Sheffield & South Yorkshire

Sheffield's sewer gas lamps get new lease of life

Sewer Gas Destructor Lamp, Stewart Road, Sheffield Image copyright Historic England
Image caption Twenty of Sheffield's sewer gas lamps have been Grade II listed by Historic England - including this one on Stewart Road in Sheffield

Gas street lamps originally invented to burn off dangerous sewer gas are being restored in Sheffield.

JE Webb's cast iron Sewer Gas Destructor Lamps were designed to burn methane and other stagnant gases which regularly accumulated in urban Victorian sewers.

They were erected all around the country between 1914 and 1935.

Sheffield once had more than 80 of the lamps and now has 25, 20 of which are Grade II listed.

Residents began campaigning for the lamps to be restored when the city council's replacement of every lamppost began, as part of the 25-year Streets Ahead road improvement programme.

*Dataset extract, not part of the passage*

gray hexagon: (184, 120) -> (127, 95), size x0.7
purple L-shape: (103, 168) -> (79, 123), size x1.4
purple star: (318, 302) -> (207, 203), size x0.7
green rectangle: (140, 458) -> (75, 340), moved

How Sewage Gas lamps worked

Image copyright Geograph/Martin Speck
Image caption The Kent Road Sewer Gas Destructor Lamp, Sheffield
  • JE Webb of Birmingham invented the Sewage Gas Destructor Lamps for places which had pockets of gas, often at the top of hills
  • Burning mantles created intense 700F heat in the lamp-hood, drawing up sewer gases
  • As the gases passed through the lamp into the air, smells and bacteria were destroyed by the heat
  • Sheffield has four gas-powered lamps, which will remain so after their restoration

Nicola Wray, of Historic England, said: "These lamps are notable survivals of a type of street furniture which were once common, but are increasingly rare.

"Combining them with sewer vents was an ingenious way of safely disposing of sewer gases which could otherwise lead to explosions."

Image copyright Geograph/Martin Speck
Image caption The lamps are across the city, many in hilly areas including on Mulehouse Road in Crookes, Brincliffe Edge Road in Nether Edge, Upper Albert Road in Meersbrook and Burnaby Crescent in Walkley
Image copyright Geograph/Stephen Richards
Image caption All working Gas Destructor Lamps were converted to mains gas over 20 years ago. Four in Sheffield are gas and the others are being electrified

Some lamps, now more than 100 years old, have been vandalised or have lost parts over time, and will get new lanterns and arms.

They will be repainted and powered by solar power LED lights to replicate the original lighting.

The work is due to be finished by December.

Councillor Bryan Lodge said: "The lamps provide a nostalgic reminder of days gone by and remain lasting landmarks of Sheffield's celebrated heritage."